The RMSE is 4.06, which indicates that the predictions were off by an average of 4.06 years compared to the actual life expectancy values.

If some countries have very large residuals, it lowers our confidence in the accuracy of life expectancy predictions for those countries.

One thing I might investigate further is adding more predictors to see if we can improve the accuracy of our predictions as much as possible.

Step 6:

Hypothetical Example (Multicollinearity in Multiple Regression) Suppose you are analyzing the AllCountries dataset and fit a multiple linear regression model to predict CO2 emissions (metric tons per capita) using Energy (kilotons of oil equivalent) and Electricity (kWh per capita) as predictors. You notice that Energy and Electricity are highly correlated. Explain how this multicollinearity might affect the interpretation of the regression coefficients and the reliability of the model.

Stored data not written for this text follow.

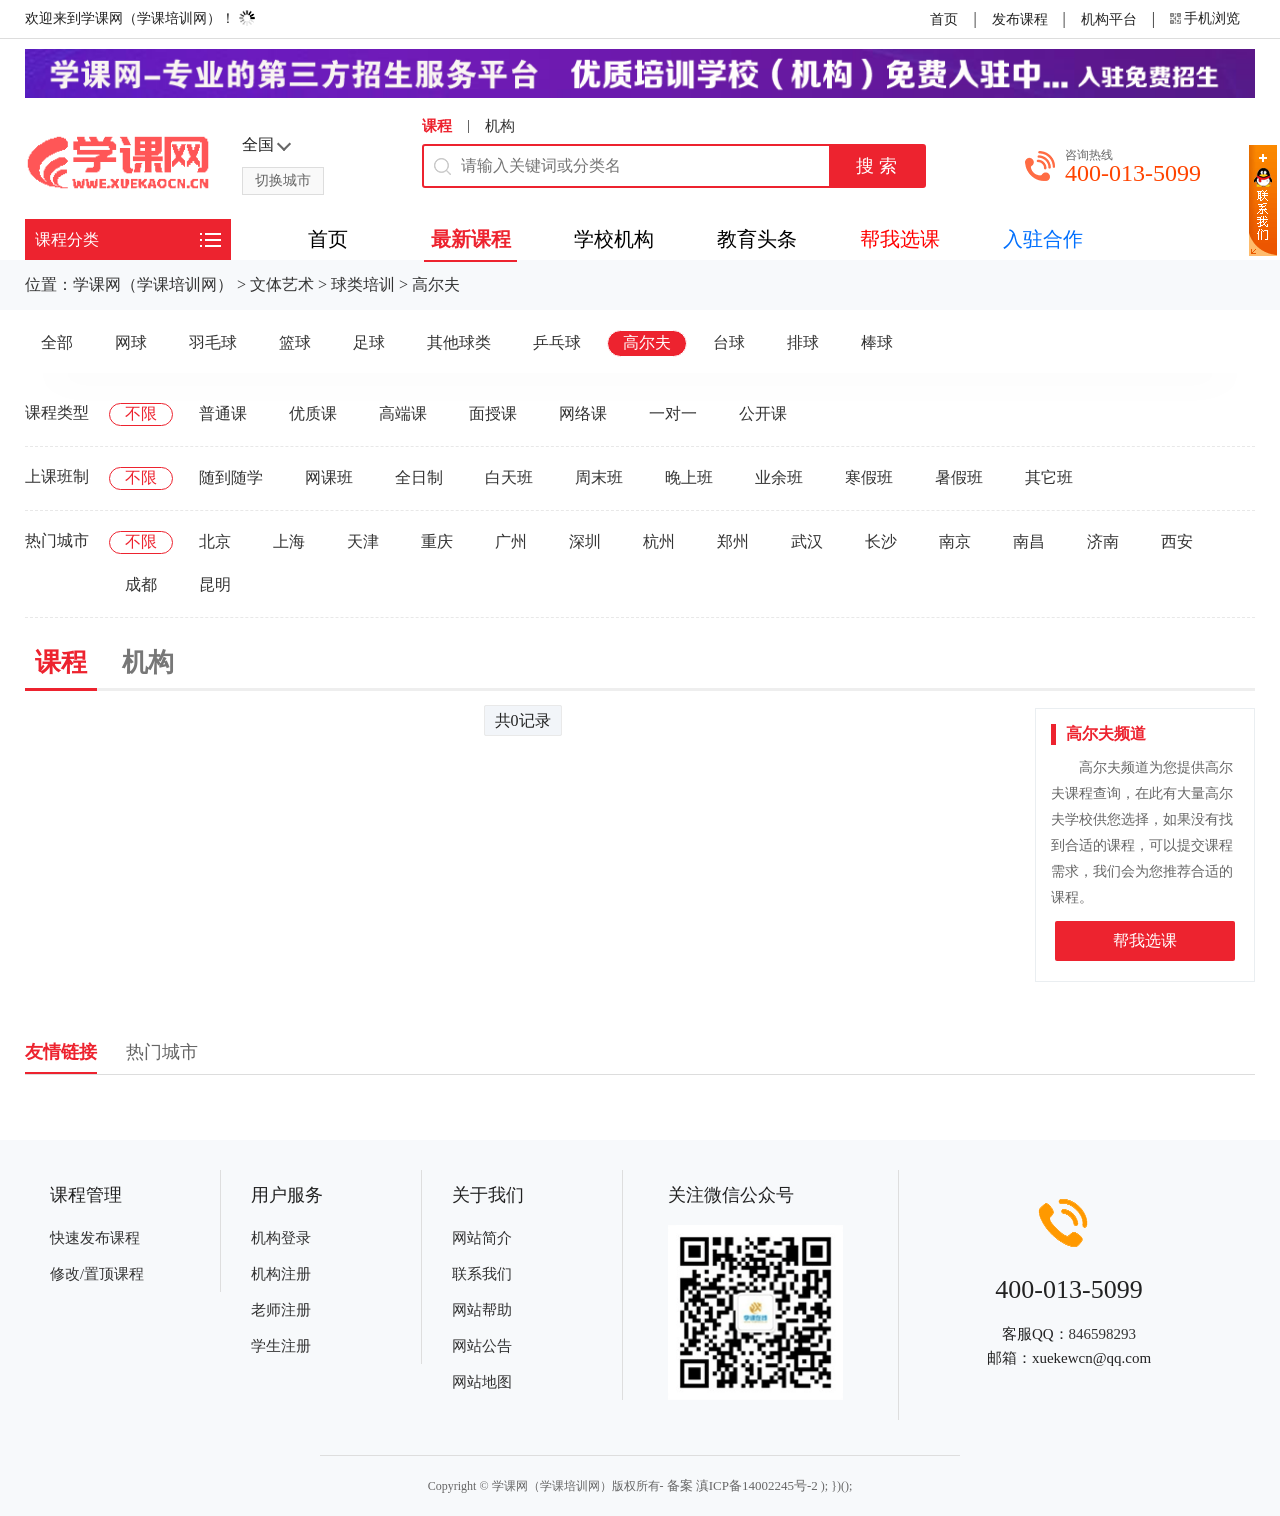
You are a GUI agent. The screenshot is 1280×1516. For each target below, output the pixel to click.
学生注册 (281, 1346)
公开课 (763, 413)
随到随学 (231, 477)
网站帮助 (482, 1310)
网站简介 (482, 1238)
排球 (803, 342)
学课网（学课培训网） (153, 284)
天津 (363, 541)
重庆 (437, 541)
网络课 (583, 413)
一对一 (673, 413)
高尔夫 (436, 284)
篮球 (295, 342)
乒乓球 (557, 342)
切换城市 (283, 180)
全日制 (419, 477)
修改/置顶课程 (97, 1274)
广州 (511, 541)
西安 (1177, 541)
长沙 (881, 541)
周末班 (599, 477)
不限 (141, 413)
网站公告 (482, 1346)
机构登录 (281, 1238)
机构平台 (1109, 19)
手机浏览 (1212, 18)
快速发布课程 (95, 1238)
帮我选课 (1145, 940)
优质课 (313, 413)
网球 (131, 342)
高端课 (403, 413)
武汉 (807, 541)
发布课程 (1020, 19)
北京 (215, 541)
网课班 (329, 477)
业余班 (779, 477)
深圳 (585, 541)
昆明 (215, 584)
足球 (369, 342)
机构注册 (281, 1274)
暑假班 (959, 477)
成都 (141, 584)
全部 (57, 342)
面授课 (493, 413)
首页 (944, 19)
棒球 (877, 342)
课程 (437, 126)
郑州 (733, 541)
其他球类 (459, 342)
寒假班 (869, 477)
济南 (1103, 541)
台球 (729, 342)
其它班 (1049, 477)
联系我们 (482, 1274)
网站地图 (482, 1382)
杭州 (659, 541)
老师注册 (281, 1310)
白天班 (509, 477)
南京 (955, 541)
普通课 (223, 413)
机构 (500, 126)
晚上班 (689, 477)
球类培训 (363, 284)
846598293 (1103, 1334)
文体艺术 (282, 284)
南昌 (1029, 541)
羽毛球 (213, 342)
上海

If we notice that Energy and Electricity are highly correlated, it means these variables are dependent on each other. This affects our results because we wouldn’t know which variable is responsible for the change in CO emissions. It also impacts the interpretation of the regression coefficients, since the coefficients for Energy and Electricity can become unstable with even a small change in the data could cause the results to change dramatically. This lowers the reliability of the model, because while the overall predictions might still be accurate, we would not be sure which variable contributes more to the outcome.